# Glenn's Propagator.



## glenn (14 Sep 2009)

so i have had a propagator sitting round for a while, and befor i set my tank up i think its a good idea to see if i can grow my own platns emersed so nearer the time i dont need to buy as many when it comes to planting if i allready have a few.
its a normal 40x25x25cm heated propagator. i wont be using the heater.
when i went up to the oliver Knott demo i picked up 2 pots of HC cuba, 1 pot of Utricularia Graminitolia, and 1 pot of P.Helferi. i also got a free bee, i cant remember the name, it grows leaves like vallis and sends of runners, its quite new to the trade apparently, any way its in the middle of the propagator, and i dont know how it will get on.
its got normal damp potting soil in. and i am going to use a 11w desk lamp as the light source, enless some one tells me its a bad idea.  
i mannaged to break the HC cuba in to about 20 small portions, the UG in to about 6 portions and the P.hlferi in to 5 plantlets.
this was very monotonous, but i got to try out my tgm scissors and pinsets that have been waiting to see some greenery, they are very nice to use   
the pics















in situe




to keep the humidity up, i will keep the soil damp with tap water.also i have made a NPK and trace soloution in seperate mister bottles, i will spray the platns once or twice a day with this.
i think i will keep the vents shut to keep it humid but run a air pump tube through a hole to keep fresh air and co2 redily avalable.
this is new to me so any one with a emersed set up, tell me if any thing i am doing is crazy or unnecessary.
thanks for looking


----------



## Garuf (14 Sep 2009)

That vallis is going to die, if it is vallis it's a true aquatic and has no emmersed form .


----------



## glenn (14 Sep 2009)

its not a vallis, the vines just look like vallis vines.


----------



## aaronnorth (14 Sep 2009)

couldnt you just lift the lid a couple of times a day to allow fresh air in? or do they really use that much CO2 emersed :?: 

i am going to give this a try one day.


----------



## Dan Crawford (14 Sep 2009)

Looks great Glenn


----------



## glenn (14 Sep 2009)

aaronnorth said:
			
		

> couldnt you just lift the lid a couple of times a day to allow fresh air in? or do they really use that much CO2 emersed :?:


well im not to shure, i was reading that there is somthing like 100-200ppm of co2 in the air, so way higher than in water, but even so, some people inject co2 in to their propagator to try and raise it even higher. and im at school in the day so opening the lid every now and again cant be done, and if i leave it a jar i think they will dry out.  :? 



			
				Dan Crawford said:
			
		

> Looks great Glenn


thanks dan, with your set up, you use a mister dont you? are they worth the money? and what are yours plants planted in. do you use and fertilisers on them also? 
thanks for the help and comments.


----------



## Ed Seeley (14 Sep 2009)

Why not rig up a DIY CO2 kit to pump CO2 into the propagator to get some fresh 'air' in?  One of my profs at uni was looking at the effects of elevated atmospheric CO2 on terrestrial plants and he found levels up to twice todays levels produced great effects with plant growth!  Might be worth a try?  The excess air will leak away from the gaps in the propagator and you could always open the vents at night when they don't need to CO2.


----------



## glenn (14 Sep 2009)

thanks for the great idea ed, im glad i kept the yeast and bottle with airline. but last time i made it with warm water and yeast in the bottle, once the yeast cooled down it stoped producing co2 so i stoped it. any ideas why?


----------



## Nick16 (14 Sep 2009)

spray misters are well worth it, you can get them from 99p from shops like poundland and allsorts!!!


----------



## glenn (14 Sep 2009)

Nick16 said:
			
		

> spray misters are well worth it, you can get them from 99p from shops like poundland and allsorts!!!
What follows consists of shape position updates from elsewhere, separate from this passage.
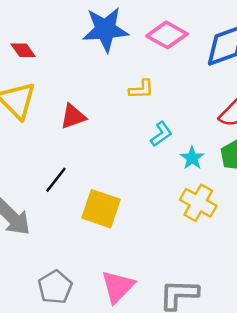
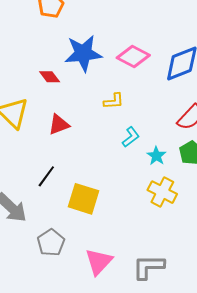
red diamond: (23, 50) -> (50, 77), moved
gray pentagon: (55, 287) -> (51, 243), moved

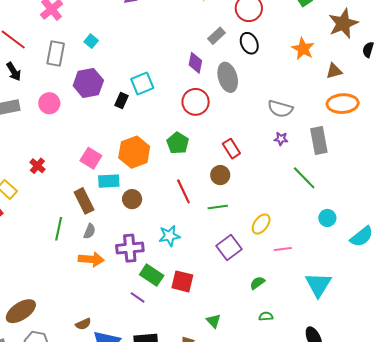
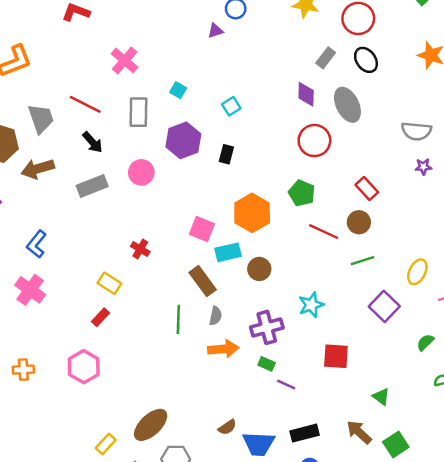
cyan square: (142, 83) -> (231, 106), moved, size x0.7
red line: (183, 191) -> (324, 232), moved, turned -30
green rectangle: (152, 275) -> (267, 364), moved, size x0.6

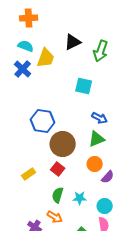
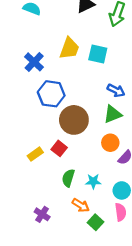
yellow trapezoid: (46, 58) -> (69, 48), moved
blue cross: (23, 69) -> (34, 62), moved
red square: (58, 169) -> (59, 148), moved
orange arrow: (55, 217) -> (81, 205), moved

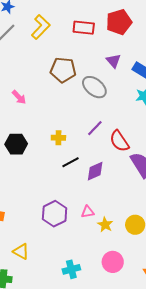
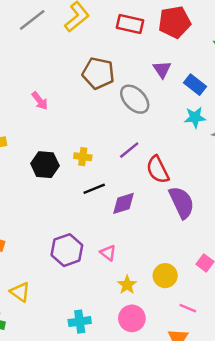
black hexagon: (16, 144) -> (45, 165), moved
pink triangle: (88, 212) -> (108, 253), turned 40
yellow star: (105, 225) -> (127, 285), moved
yeah i have 2 misters, one with macro in and one with trace in. then a couple of sprays a day.


----------



## Ed Seeley (14 Sep 2009)

glenn said:
			
		

> thanks for the great idea ed, im glad i kept the yeast and bottle with airline. but last time i made it with warm water and yeast in the bottle, once the yeast cooled down it stoped producing co2 so i stoped it. any ideas why?
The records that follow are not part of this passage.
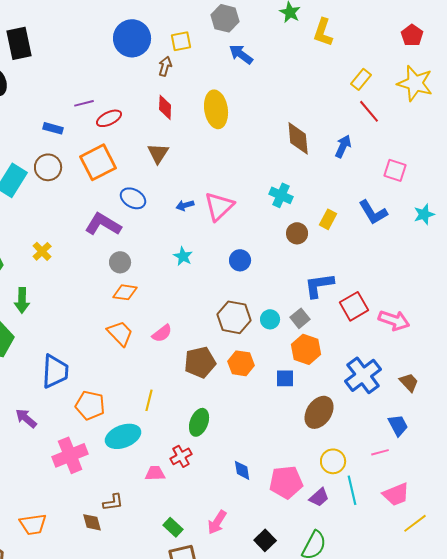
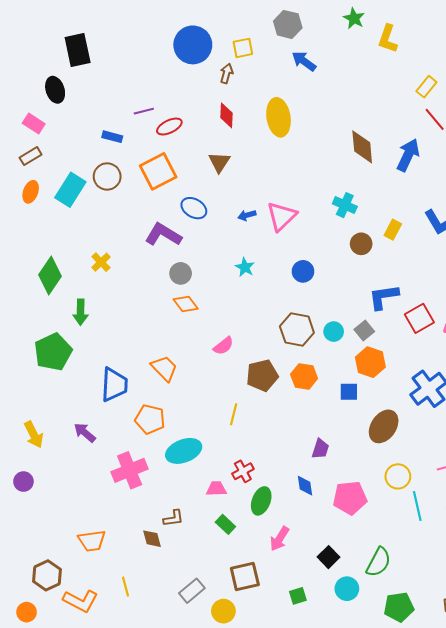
blue arrow: (343, 146) -> (408, 155), size x1.4
orange diamond: (125, 292) -> (186, 304), turned 45
orange trapezoid: (120, 333) -> (164, 368), moved
yellow line: (149, 400) -> (234, 414), moved
green ellipse: (199, 422) -> (261, 501), moved
purple trapezoid: (319, 497) -> (320, 449), moved, turned -30
green rectangle: (173, 527) -> (225, 524), moved

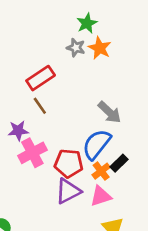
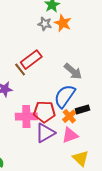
red rectangle: (41, 78) -> (31, 60), moved
pink cross: (32, 153) -> (26, 117), moved, turned 30
black rectangle: (119, 163) -> (82, 109), turned 32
Two guesses.  Either the water was too warm and killed the yeast or you got old, rubbish yeast!  I've found the little tubs of cheap bread yeast the best so far, rather than the little packs - don't know why!  

Did you also put baking soda in?  It helps keep the CO2 production going IME.


----------



## aaronnorth (15 Sep 2009)

marmite is supposed to be a better alternative. more CO2 is produced for a longer length of time.


----------



## mr. luke (16 Sep 2009)

Misting is 100% un-necisary ime......
As is the extra dosing   i just dump syring full of all in one fert every month or so into my hc set-up


----------